====== EXERCISE MATERIAL

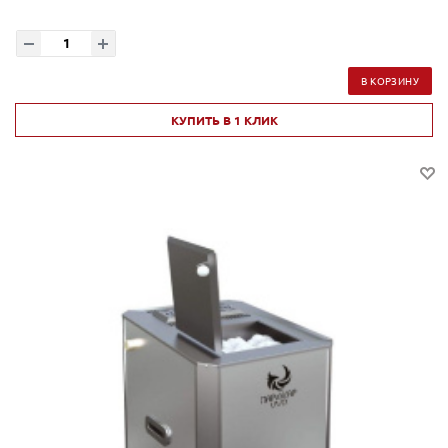
В КОРЗИНУ
КУПИТЬ В 1 КЛИК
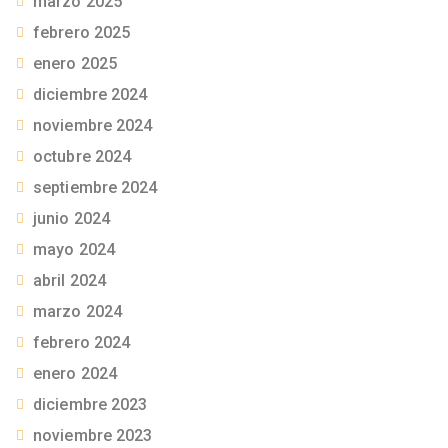
marzo 2025
febrero 2025
enero 2025
diciembre 2024
noviembre 2024
octubre 2024
septiembre 2024
junio 2024
mayo 2024
abril 2024
marzo 2024
febrero 2024
enero 2024
diciembre 2023
noviembre 2023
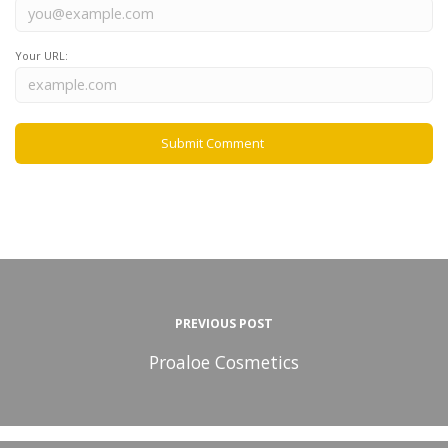
Your URL:
PREVIOUS POST
Proaloe Cosmetics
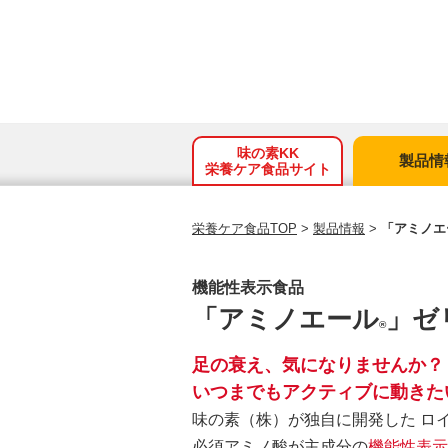
味の素KK
製品情
栄養ケア食品サイト
栄養ケア食品TOP
>
製品情報
>
「アミノエ
機能性表示食品
「アミノエール
」ゼ
®
足の衰え、気になりませんか？
いつまでもアクティブに動きたい
味の素（株）が独自に開発した ロイ
必須アミノ酸が主成分の
機能性表示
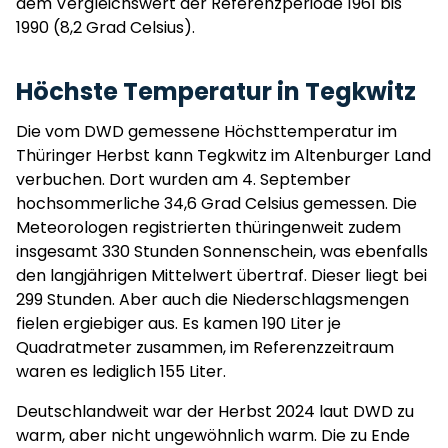
dem Vergleichswert der Referenzperiode 1961 bis
1990 (8,2 Grad Celsius).
Höchste Temperatur in Tegkwitz
Die vom DWD gemessene Höchsttemperatur im
Thüringer Herbst kann Tegkwitz im Altenburger Land
verbuchen. Dort wurden am 4. September
hochsommerliche 34,6 Grad Celsius gemessen. Die
Meteorologen registrierten thüringenweit zudem
insgesamt 330 Stunden Sonnenschein, was ebenfalls
den langjährigen Mittelwert übertraf. Dieser liegt bei
299 Stunden. Aber auch die Niederschlagsmengen
fielen ergiebiger aus. Es kamen 190 Liter je
Quadratmeter zusammen, im Referenzzeitraum
waren es lediglich 155 Liter.
Deutschlandweit war der Herbst 2024 laut DWD zu
warm, aber nicht ungewöhnlich warm. Die zu Ende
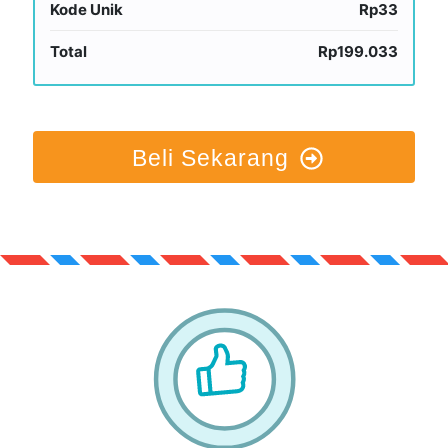
Kode Unik
Rp33
Total
Rp199.033
Beli Sekarang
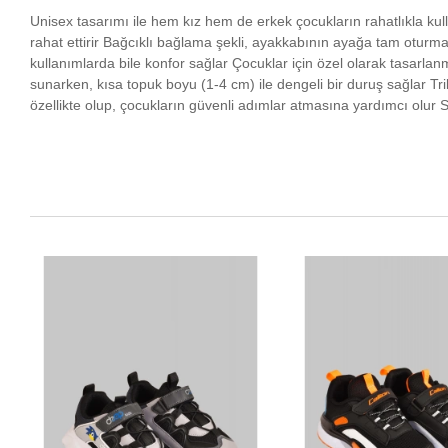
Unisex tasarımı ile hem kız hem de erkek çocukların rahatlıkla kull
rahat ettirir Bağcıklı bağlama şekli, ayakkabının ayağa tam oturmas
kullanımlarda bile konfor sağlar Çocuklar için özel olarak tasarla
sunarken, kısa topuk boyu (1-4 cm) ile dengeli bir duruş sağlar Tr
özellikte olup, çocukların güvenli adımlar atmasına yardımcı olur Sa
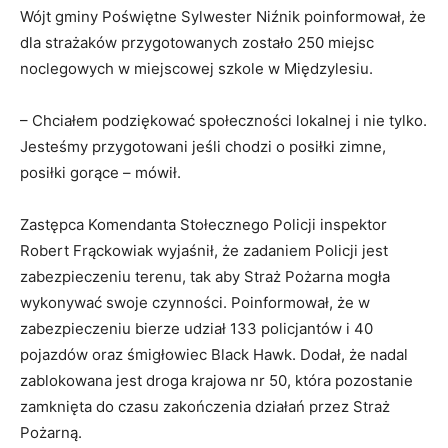
Wójt gminy Poświętne Sylwester Niźnik poinformował, że
dla strażaków przygotowanych zostało 250 miejsc
noclegowych w miejscowej szkole w Międzylesiu.
– Chciałem podziękować społeczności lokalnej i nie tylko.
Jesteśmy przygotowani jeśli chodzi o posiłki zimne,
posiłki gorące – mówił.
Zastępca Komendanta Stołecznego Policji inspektor
Robert Frąckowiak wyjaśnił, że zadaniem Policji jest
zabezpieczeniu terenu, tak aby Straż Pożarna mogła
wykonywać swoje czynności. Poinformował, że w
zabezpieczeniu bierze udział 133 policjantów i 40
pojazdów oraz śmigłowiec Black Hawk. Dodał, że nadal
zablokowana jest droga krajowa nr 50, która pozostanie
zamknięta do czasu zakończenia działań przez Straż
Pożarną.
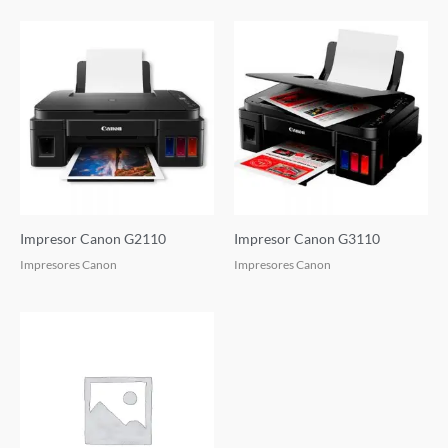
Impresor Canon G2110
Impresor Canon G3110
Impresores Canon
Impresores Canon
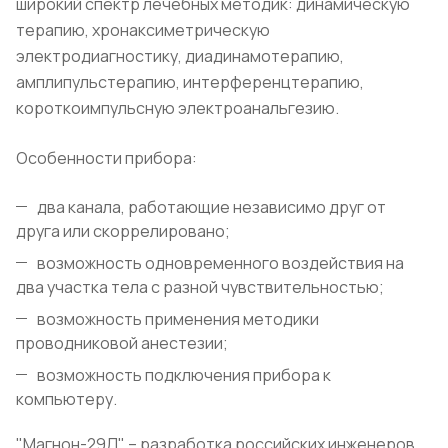
широкий спектр лечебных методик: динамическую
терапию, хронаксиметрическую
электродиагностику, диадинамотерапию,
амплипульстерапию, интерференцтерапию,
короткоимпульсную электроанальгезию.
Особенности прибора:
два канала, работающие независимо друг от
друга или скоррелировано;
возможность одновременного воздействия на
два участка тела с разной чувствительностью;
возможность применения методики
проводниковой анестезии;
возможность подключения прибора к
компьютеру.
"Магнон-29Д" – разработка российских инженеров,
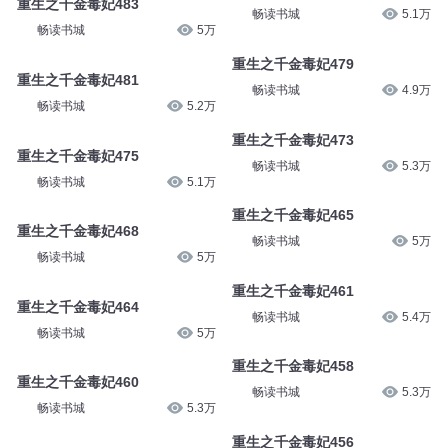
重生之千金毒妃483
畅读书城
5.1万
畅读书城
5万
重生之千金毒妃479
重生之千金毒妃481
畅读书城
4.9万
畅读书城
5.2万
重生之千金毒妃473
重生之千金毒妃475
畅读书城
5.3万
畅读书城
5.1万
重生之千金毒妃465
重生之千金毒妃468
畅读书城
5万
畅读书城
5万
重生之千金毒妃461
重生之千金毒妃464
畅读书城
5.4万
畅读书城
5万
重生之千金毒妃458
重生之千金毒妃460
畅读书城
5.3万
畅读书城
5.3万
重生之千金毒妃456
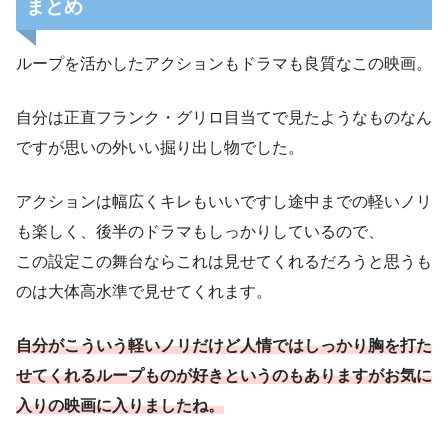
まとめ
しかったなと思いましたね。
ループを活かしたアクションもドラマも良質なこの映画。
自分は正直フランク・グリロ目当てで見たようなものなん
ですが思いの外いい掘り出し物でした。
アクションは幅広くキレもいいですし途中までの軽いノリ
も楽しく、後半のドラマもしっかりしているので、
この設定この舞台ならこれは見せてくれるだろうと思うも
のは大体高水準で見せてくれます。
自分がこういう軽いノリだけど人情ではしっかり胸を打た
せてくれるループものが好きというのもありますがお気に
入りの映画に入りましたね。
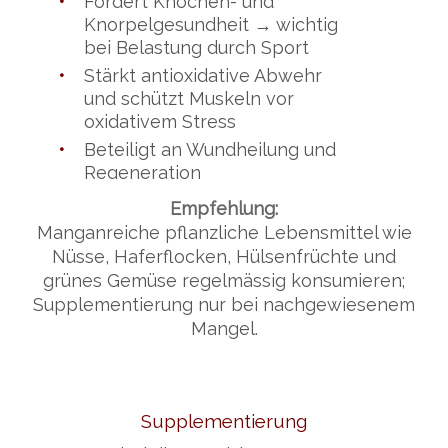
•
Fördert Knochen- und
Knorpelgesundheit → wichtig
bei Belastung durch Sport
•
Stärkt antioxidative Abwehr
und schützt Muskeln vor
oxidativem Stress
•
Beteiligt an Wundheilung und
Regeneration
Empfehlung:
Manganreiche pflanzliche Lebensmittel wie
Nüsse, Haferflocken, Hülsenfrüchte und
grünes Gemüse regelmässig konsumieren;
Supplementierung nur bei nachgewiesenem
Mangel.
Supplementierung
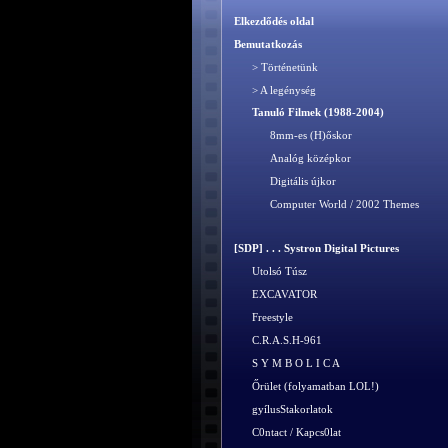
Elkezdődés oldal
Bemutatkozás
> Történetünk
> A legénység
Tanuló Filmek (1988-2004)
8mm-es (H)őskor
Analóg középkor
Digitális újkor
Computer World / 2002 Themes
[SDP] . . . Systron Digital Pictures
Utolsó Túsz
EXCAVATOR
Freestyle
C.R.A.S.H-961
S Y M B O L I C A
Őrület (folyamatban LOL!)
gyílusStakorlatok
C0ntact / Kapcs0lat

============

A verbatim reproduction is expected: starting at the line above that has "özellikte olup, çocukların", ending at the line that has "Robert Frąckowiak wyjaśnił, że", both included, and with no pictures and no other lines.

özellikte olup, çocukların güvenli adımlar atmasına yardımcı olur Sa
Wójt gminy Poświętne Sylwester Niźnik poinformował, że
dla strażaków przygotowanych zostało 250 miejsc
noclegowych w miejscowej szkole w Międzylesiu.
– Chciałem podziękować społeczności lokalnej i nie tylko.
Jesteśmy przygotowani jeśli chodzi o posiłki zimne,
posiłki gorące – mówił.
Zastępca Komendanta Stołecznego Policji inspektor
Robert Frąckowiak wyjaśnił, że zadaniem Policji jest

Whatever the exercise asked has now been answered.